DEAR SIR, - My Stay In This Place Now Draws Towards A Period.
'Till within these few days I have continued bathing, with some
advantage to my health, though the season has been cold and wet,
and disagreeable.
There was a fine prospect of a plentiful
harvest in this neighbourhood. I used to have great pleasure in
driving between the fields of wheat, oats, and barley; but the
crop has been entirely ruined by the rain, and nothing is now to
be seen on the ground but the tarnished straw, and the rotten
spoils of the husbandman's labour. The ground scarce affords
subsistence to a few flocks of meagre sheep, that crop the
stubble, and the intervening grass; each flock under the
protection of its shepherd, with his crook and dogs, who lies
every night in the midst of the fold, in a little thatched
travelling lodge, mounted on a wheel-carriage.

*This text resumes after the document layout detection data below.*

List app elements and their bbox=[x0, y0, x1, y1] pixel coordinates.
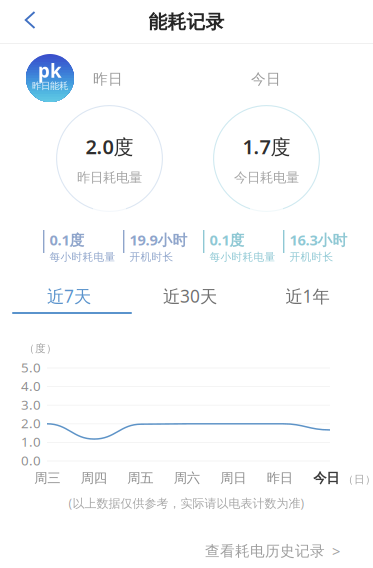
staticText: 周日 bbox=[220, 470, 246, 486]
staticText: 19.9小时 bbox=[129, 230, 187, 250]
staticText: > bbox=[332, 541, 340, 561]
staticText: 能耗记录 bbox=[148, 10, 224, 33]
staticText: 周五 bbox=[127, 470, 153, 486]
staticText: 4.0 bbox=[21, 377, 41, 395]
button[interactable]: 近30天 bbox=[138, 274, 242, 318]
staticText: 近1年 bbox=[286, 284, 330, 308]
staticText: 昨日 bbox=[267, 470, 293, 486]
staticText: 今日 bbox=[251, 70, 281, 88]
staticText: 每小时耗电量 bbox=[49, 250, 115, 264]
staticText: 昨日耗电量 bbox=[77, 169, 142, 186]
staticText: 2.0 bbox=[21, 414, 41, 432]
staticText: 今日耗电量 bbox=[234, 169, 299, 186]
button[interactable]: 近7天 bbox=[0, 274, 138, 318]
staticText: 周六 bbox=[174, 470, 200, 486]
staticText: 开机时长 bbox=[129, 250, 173, 264]
staticText: （度） bbox=[24, 342, 57, 355]
staticText: pk bbox=[38, 58, 62, 83]
staticText: 周四 bbox=[81, 470, 107, 486]
staticText: 昨日 bbox=[93, 70, 123, 88]
staticText: 0.1度 bbox=[49, 230, 84, 250]
button[interactable]: 近1年 bbox=[242, 274, 373, 318]
staticText: 查看耗电历史记录 bbox=[205, 542, 325, 560]
button[interactable]: 查看耗电历史记录 bbox=[195, 540, 340, 562]
staticText: 近7天 bbox=[47, 284, 91, 308]
staticText: 0.1度 bbox=[209, 230, 244, 250]
staticText: 每小时耗电量 bbox=[209, 250, 275, 264]
staticText: （日） bbox=[343, 473, 373, 486]
staticText: 0.0 bbox=[21, 451, 41, 469]
staticText: 周三 bbox=[34, 470, 60, 486]
staticText: 昨日能耗 bbox=[32, 80, 68, 92]
staticText: 1.7度 bbox=[242, 133, 290, 160]
staticText: 今日 bbox=[313, 470, 339, 486]
button[interactable]: 返回 bbox=[0, 0, 44, 42]
staticText: 5.0 bbox=[21, 358, 41, 376]
staticText: 近30天 bbox=[163, 284, 217, 308]
staticText: 开机时长 bbox=[289, 250, 333, 264]
staticText: 16.3小时 bbox=[289, 230, 347, 250]
staticText: (以上数据仅供参考，实际请以电表计数为准) bbox=[68, 495, 304, 511]
staticText: 2.0度 bbox=[86, 133, 134, 160]
staticText: 3.0 bbox=[21, 396, 41, 413]
staticText: 1.0 bbox=[21, 433, 41, 450]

Here he passes the
night, in order to defend his flock from the wolves, which are
sometimes, especially in winter, very bold and desperate.
Two days ago we made an excursion with Mrs. B - and Capt. L - to
the village of Samers, on the Paris road, about three leagues
from Boulogne. Here is a venerable abbey of Benedictines, well
endowed, with large agreeable gardens prettily laid out. The
monks are well lodged, and well entertained. Tho' restricted from
flesh meals by the rules of their order, they are allowed to eat
wild duck and teal, as a species of fish; and when they long for
a good bouillon, or a partridge, or pullet, they have nothing to
do but to say they are out of order.